⟨

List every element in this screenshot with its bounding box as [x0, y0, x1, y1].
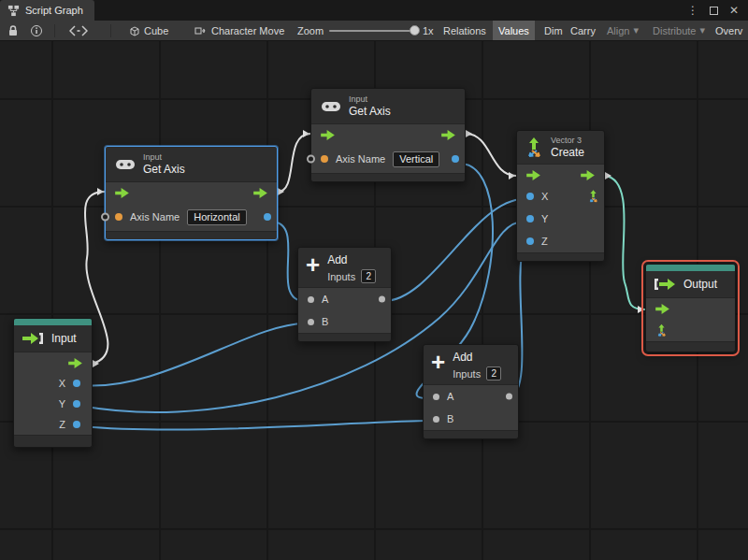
sum-output-port[interactable] — [506, 394, 512, 400]
wire-vector3-to-output[interactable] — [605, 176, 645, 309]
lock-icon — [7, 24, 19, 37]
relations-label: Relations — [443, 25, 486, 36]
toolbar-separator — [54, 24, 55, 37]
lock-button[interactable] — [2, 21, 24, 40]
dim-label: Dim — [544, 25, 563, 36]
node-graph-output[interactable]: Output — [645, 264, 736, 352]
maximize-icon[interactable] — [710, 7, 718, 15]
control-output-port[interactable] — [441, 130, 455, 140]
wire-arrowhead — [466, 130, 472, 137]
node-title: Add — [327, 253, 376, 266]
values-button[interactable]: Values — [493, 21, 535, 40]
y-output-port[interactable] — [73, 400, 80, 408]
port-a-label: A — [447, 391, 453, 402]
control-output-port[interactable] — [68, 358, 82, 368]
info-button[interactable] — [24, 21, 49, 40]
x-input-port[interactable] — [526, 193, 534, 200]
node-category: Input — [349, 94, 391, 105]
control-input-port[interactable] — [526, 170, 540, 180]
node-title: Create — [551, 146, 584, 159]
value-input-port-b[interactable] — [433, 416, 439, 423]
node-add-2[interactable]: + Add Inputs 2 A B — [423, 344, 519, 439]
axis-name-field[interactable]: Horizontal — [187, 209, 247, 225]
gamepad-icon — [115, 158, 136, 171]
control-input-port[interactable] — [115, 188, 129, 198]
zoom-to-fit-button[interactable] — [64, 21, 94, 40]
io-node-header-strip — [646, 265, 735, 271]
unconnected-port-indicator[interactable] — [101, 213, 109, 222]
node-title: Add — [453, 351, 501, 364]
control-input-port[interactable] — [321, 130, 335, 140]
string-port-dot[interactable] — [115, 213, 122, 221]
breadcrumb-cube[interactable]: Cube — [123, 21, 174, 40]
node-title: Input — [51, 332, 77, 345]
y-input-port[interactable] — [526, 215, 534, 223]
dim-button[interactable]: Dim — [539, 21, 568, 40]
breadcrumb-character-move-label: Character Move — [211, 25, 284, 36]
wire-getaxis-horizontal-to-vertical[interactable] — [278, 134, 310, 192]
z-output-port[interactable] — [73, 421, 80, 428]
node-title: Output — [683, 278, 717, 291]
distribute-label: Distribute — [653, 25, 696, 36]
port-y-label: Y — [59, 398, 65, 409]
inputs-count-field[interactable]: 2 — [486, 366, 501, 381]
sum-output-port[interactable] — [379, 296, 385, 303]
distribute-dropdown[interactable]: Distribute ▾ — [647, 21, 711, 40]
axis-name-field[interactable]: Vertical — [393, 151, 439, 167]
param-label: Axis Name — [336, 153, 385, 165]
graph-input-icon — [22, 331, 44, 346]
fit-icon — [69, 25, 88, 36]
float-output-port[interactable] — [452, 155, 459, 163]
wire-getaxis-vertical-to-vector3[interactable] — [466, 134, 516, 176]
node-get-axis-horizontal[interactable]: Input Get Axis Axis Name Horizontal — [105, 146, 278, 240]
vector3-input-port-icon[interactable] — [655, 323, 668, 337]
wire-arrowhead — [278, 188, 284, 195]
close-icon[interactable]: ✕ — [729, 4, 739, 17]
info-icon — [30, 24, 43, 37]
z-input-port[interactable] — [526, 237, 534, 245]
plus-icon: + — [431, 351, 445, 373]
chevron-down-icon: ▾ — [633, 24, 639, 36]
toolbar-separator — [110, 24, 111, 37]
node-add-1[interactable]: + Add Inputs 2 A B — [297, 247, 392, 342]
unconnected-port-indicator[interactable] — [307, 155, 315, 164]
wire-input-z-to-add2-b[interactable] — [80, 421, 426, 430]
graph-canvas[interactable]: Input Get Axis Axis Name Vertical Input — [0, 41, 748, 560]
x-output-port[interactable] — [73, 380, 80, 387]
value-input-port-b[interactable] — [308, 319, 314, 325]
node-vector3-create[interactable]: Vector 3 Create X Y Z — [516, 130, 605, 262]
inputs-count-field[interactable]: 2 — [361, 269, 376, 283]
panel-tab-bar: Script Graph ⋮ ✕ — [0, 0, 748, 21]
overview-button[interactable]: Overv — [710, 21, 748, 40]
zoom-slider-handle[interactable] — [410, 25, 420, 36]
plus-icon: + — [306, 253, 320, 276]
value-input-port-a[interactable] — [433, 394, 439, 400]
port-b-label: B — [447, 413, 453, 424]
control-input-port[interactable] — [655, 304, 669, 314]
carry-label: Carry — [570, 25, 596, 36]
relations-button[interactable]: Relations — [438, 21, 492, 40]
align-dropdown[interactable]: Align ▾ — [601, 21, 644, 40]
string-port-dot[interactable] — [321, 155, 328, 163]
tab-script-graph[interactable]: Script Graph — [0, 0, 94, 21]
node-graph-input[interactable]: Input X Y Z — [13, 318, 93, 448]
inputs-label: Inputs — [453, 368, 481, 380]
vector3-output-port-icon[interactable] — [587, 190, 599, 204]
control-output-port[interactable] — [581, 170, 595, 180]
node-get-axis-vertical[interactable]: Input Get Axis Axis Name Vertical — [310, 88, 466, 182]
node-title: Get Axis — [349, 105, 391, 118]
port-x-label: X — [541, 191, 548, 202]
zoom-slider-track[interactable] — [329, 30, 419, 32]
overview-label: Overv — [715, 25, 742, 36]
float-output-port[interactable] — [264, 213, 271, 221]
breadcrumb-character-move[interactable]: Character Move — [189, 21, 290, 40]
port-b-label: B — [322, 316, 328, 327]
node-category: Input — [143, 152, 185, 163]
control-output-port[interactable] — [253, 188, 267, 198]
value-input-port-a[interactable] — [308, 296, 314, 303]
wire-input-x-to-add1-b[interactable] — [80, 323, 305, 386]
wire-add1-to-vector3-x[interactable] — [384, 199, 524, 301]
carry-button[interactable]: Carry — [565, 21, 601, 40]
panel-menu-icon[interactable]: ⋮ — [687, 4, 698, 17]
vector3-icon — [525, 136, 543, 159]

⟩

Examine the records and pull out every line where the string "Overv" occurs.

[THE ANSWER]:
overview-button[interactable]: Overv — [710, 21, 748, 40]
overview-label: Overv — [715, 25, 742, 36]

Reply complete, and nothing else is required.